Albano Cordeiro, Mars 2013
Préambule
Que la démocratie (représentative) puisse rendre un pays ingouvernable, cela parait un paradoxe. Surtout quand cette contre-performance ne relève pas de tripotages plus ou moins légaux dans l’organisation du scrutin. Le scrutin s’est fait selon les règles (supposées, du moins) démocratiques. L’expression des citoyens s’est faite dans le cadre légal de la loi électorale.
Evidemment, est exclu que la situation italienne se reproduise en France. Mais ce que vient de se passer en Italie peut contribuer à la réflexion sur la dite «révolution citoyenne». Rappelons que cette notion est avancée en France par la gauche radicale, en particulier par des organisations adhérentes au Front de Gauche, rencontrant des consensus dans la mouvance écologiste de gauche et chez les décroissantistes.

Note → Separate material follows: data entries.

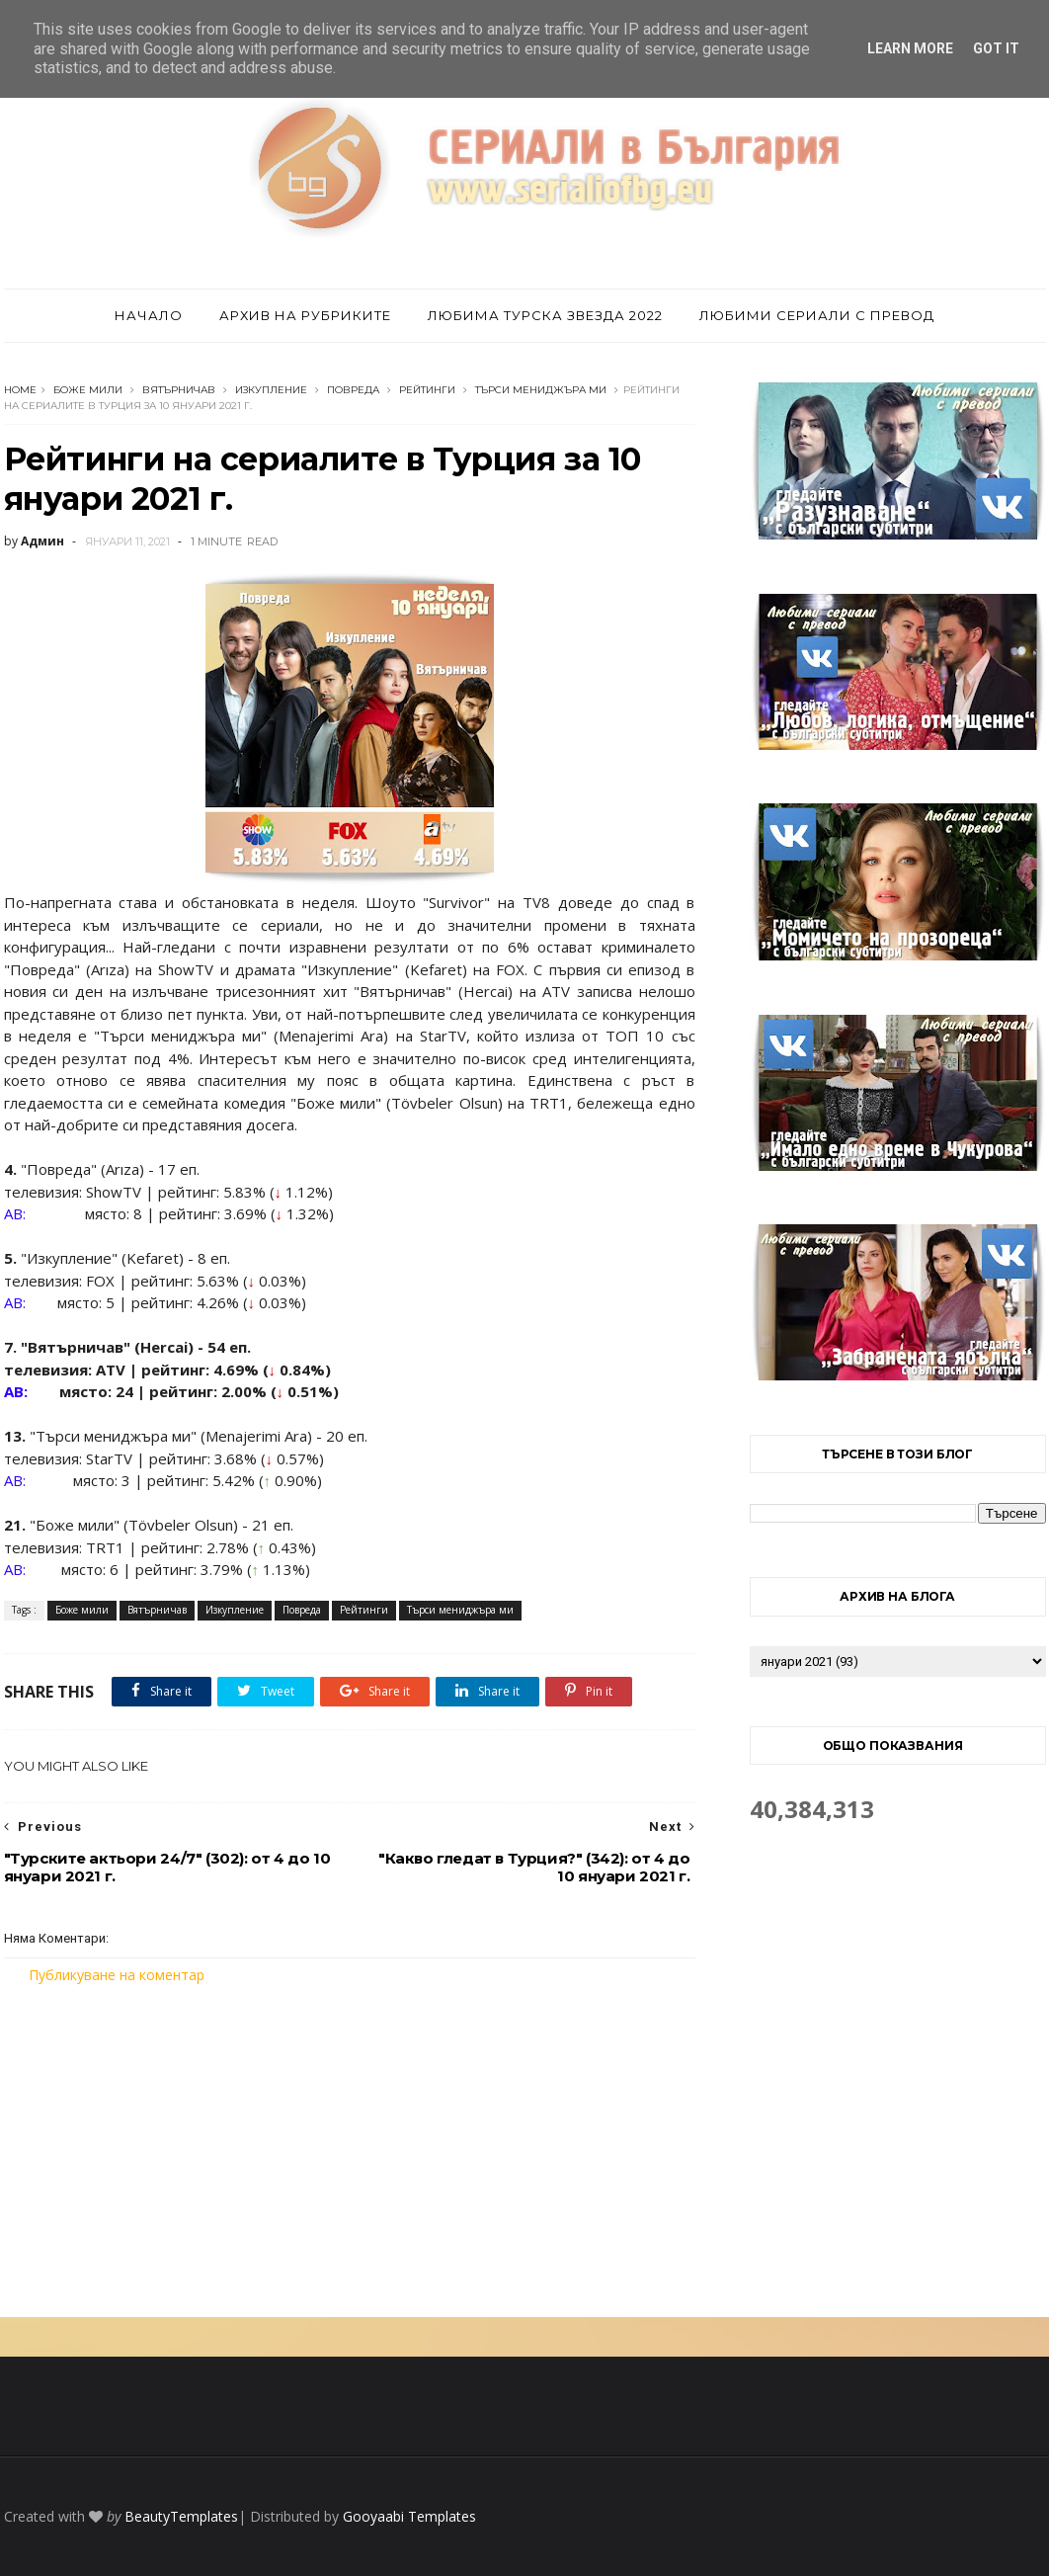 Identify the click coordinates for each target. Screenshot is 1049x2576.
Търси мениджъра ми (540, 389)
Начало (149, 315)
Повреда (353, 389)
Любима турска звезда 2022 (545, 315)
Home (20, 389)
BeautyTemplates (181, 2516)
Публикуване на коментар (116, 1974)
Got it (996, 48)
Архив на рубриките (305, 315)
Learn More (910, 48)
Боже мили (87, 389)
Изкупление (271, 389)
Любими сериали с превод (816, 315)
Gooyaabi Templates (409, 2516)
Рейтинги (427, 389)
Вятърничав (178, 389) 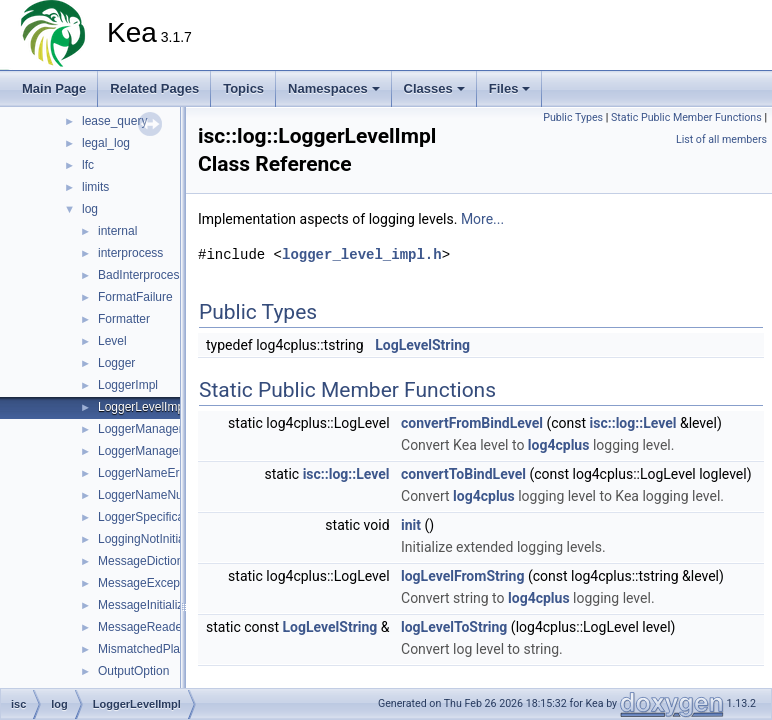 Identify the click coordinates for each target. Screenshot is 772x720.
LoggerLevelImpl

Pour éclaircir l’enjeu, nous définissons la dite «révolution citoyenne», le passage, par des voies pacifiques, d’un système politico-économique basé sur une structure inégalitaire de la société -où la propre inégalité fournit les moyens pour l’entretenir et l’accroître- vers un système qui deviendrait progressivement de plus en plus égalitaire. Ce passage s’obtiendrait par des mobilisations citoyennes persistantes qui changeraient à terme le rapport de forces entre ceux qui défendent le système en vigueur et ceux qui cherchent à le changer radicalement pour aller vers une société meilleure, par un processus qui pourrait être long .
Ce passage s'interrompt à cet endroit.